-
-
Notifications
You must be signed in to change notification settings - Fork 26.5k
Description
Describe the bug
When all data instances come from the same class, #27412 changed the behaviour of roc_auc_score to return 0.0 instead of raising an exception. The argument for the change was the consistency with PR curves. I believe that this result is incorrect, or, at least, not correct under all interpretations. Even if only the latter: it is not worth breaking backwards compatibility for a change that is a matter of discussion - in particular if the change is masking an error by returning a (dubious) "default".
Arguments
The issue arises when all data instances belong to the same class. While AUC is, literally, the area under the ROC curve, we interpret it as the score reflecting the quality of ranking, which is also related to the Gini index and Mann-Whitney U-statistics, as also described in sklearn documentation.

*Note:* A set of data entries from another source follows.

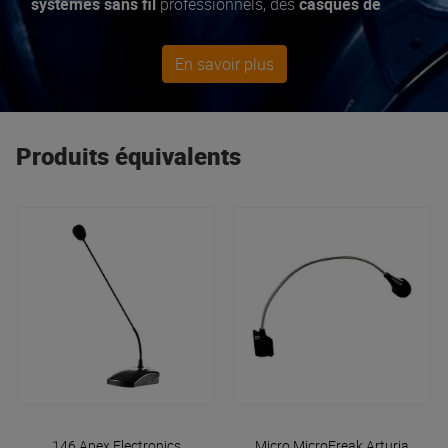
systèmes sans fil
professionnels, des
casques de
monitoring série ATH-M
, des
platines vinyles AT-
LP140XP
et
accessoires DJ
. Des développements tels
En savoir plus
que la
technologie anti-RFI Uniguard
, qui préserve les
microphones des interférences WiFi, Bluetooth et
autres sources modernes d'interférences radio,
témoignent de leur engagement à fournir aux
Produits équivalents
musiciens et aux ingénieurs le
son de haute qualité
auquel ils sont habitués.
146
Apex Electronics
Micro MicroFreak
Arturia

- Under geometric interpretation, if all data comes from the same class, the curve may go either straight right or straight up, depending upon the class, so it can be either 0 or 1 (or 0.5), not (necessarily) 0.0.
- Under statistical interpretation, the AUC is undefined. AUC is the probability that for a random pair of instances from different classes, the score assigned to the instance from the positive class is higher than the score assigned to the instance from the negative class. This measure cannot be computed for data from a single class and is thus undefined. The function should return
np.nanor raise an exception (as it used to). - Furthermore (and related to the previous point), for any
y_trueandy_score, it holds that
auc(y_true, y_score) \
== auc(1 - y_true, 1 - y_score) \
== 1 - auc(y_true, 1 - y_score) \
== 1 - auc(1 - y_true, y_score)Flipping either labels or scores reverses the curve and the AUC, and flipping both keeps AUC the same. Before #27412, auc_roc_score returned an exception when the result cannot be computed. Now it returns 0.0, which leads to inconsistency when flipping classes or scores (or both).
Suggestion
I suggest reverting the change at https://github.com/scikit-learn/scikit-learn/pull/27412/files#diff-4eb3c023f8a3f088d62208f6adbd02b6df5196de2257ccd228dffc972c964634R375, that is, raising an exception instead of returning an (arbitrary, in some contexts) number. Alternatively, the function could return np.nan, but it is better to have an explicit exception and, above all, to keep the backward compatibility with behaviour that was not wrong.
Steps/Code to Reproduce
from sklearn.metrics import roc_auc_score
import numpy as np
y_true = np.array([1, 1, 1, 1, 1])
y_score = np.array([0.8, 0.6, 0.5, 0.3, 0.2])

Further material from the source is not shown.